(Records from a dataset)
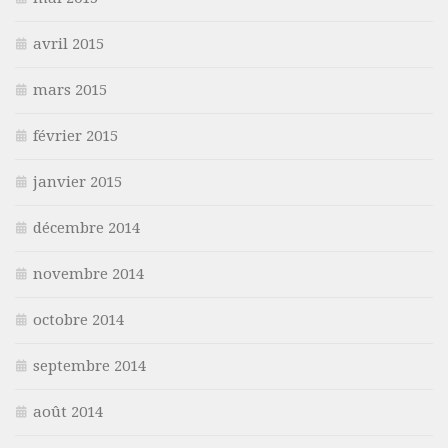
avril 2015
mars 2015
février 2015
janvier 2015
décembre 2014
novembre 2014
octobre 2014
septembre 2014
août 2014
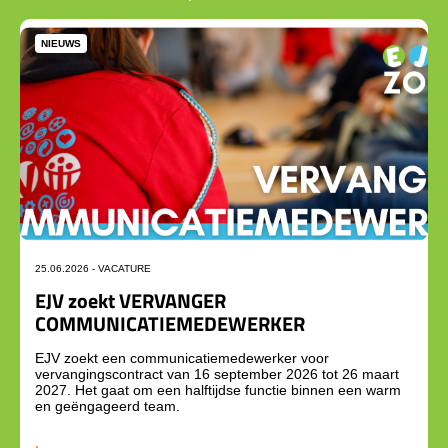
NIEUWS
25.06.2026 -
VACATURE
EJV zoekt VERVANGER
COMMUNICATIEMEDEWERKER
EJV zoekt een communicatiemedewerker voor
vervangingscontract van 16 september 2026 tot 26 maart
2027. Het gaat om een halftijdse functie binnen een warm
en geëngageerd team.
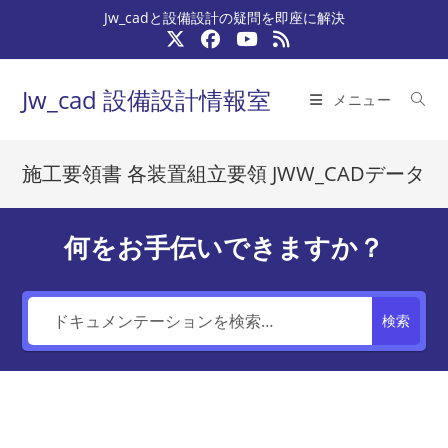
コ
Jw_cadと設備設計の疑問を即座に解決
ン
テ
ン
Jw_cad 設備設計情報室
メニュー
ツ
へ
ス
施工要領書 各装置組立要領 JWW_CADデータ
キ
ッ
プ
何をお手伝いできますか？
検索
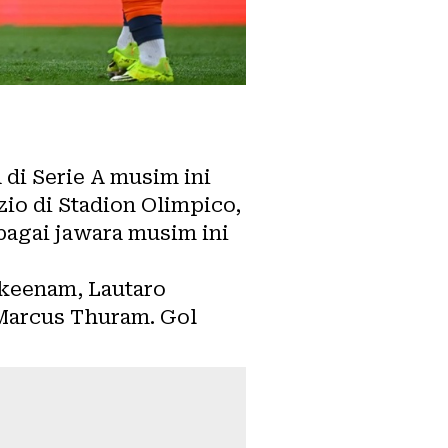
di Serie A musim ini
io di Stadion Olimpico,
agai jawara musim ini
 keenam, Lautaro
Marcus Thuram. Gol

Activity: Would you please print the entries once more, word for word, minus the pictures?

Answer to this exercise:
avril 2015
mars 2015
février 2015
janvier 2015
décembre 2014
novembre 2014
octobre 2014
septembre 2014
août 2014
NIEUWS
25.06.2026 -
VACATURE
EJV zoekt VERVANGER
COMMUNICATIEMEDEWERKER
EJV zoekt een communicatiemedewerker voor
vervangingscontract van 16 september 2026 tot 26 maart
2027. Het gaat om een halftijdse functie binnen een warm
en geëngageerd team.
コ
Jw_cadと設備設計の疑問を即座に解決
ン
テ
ン
Jw_cad 設備設計情報室
メニュー
ツ
へ
ス
施工要領書 各装置組立要領 JWW_CADデータ
キ
ッ
プ
何をお手伝いできますか？
検索
di Serie A musim ini
io di Stadion Olimpico,
agai jawara musim ini
 keenam, Lautaro
Marcus Thuram. Gol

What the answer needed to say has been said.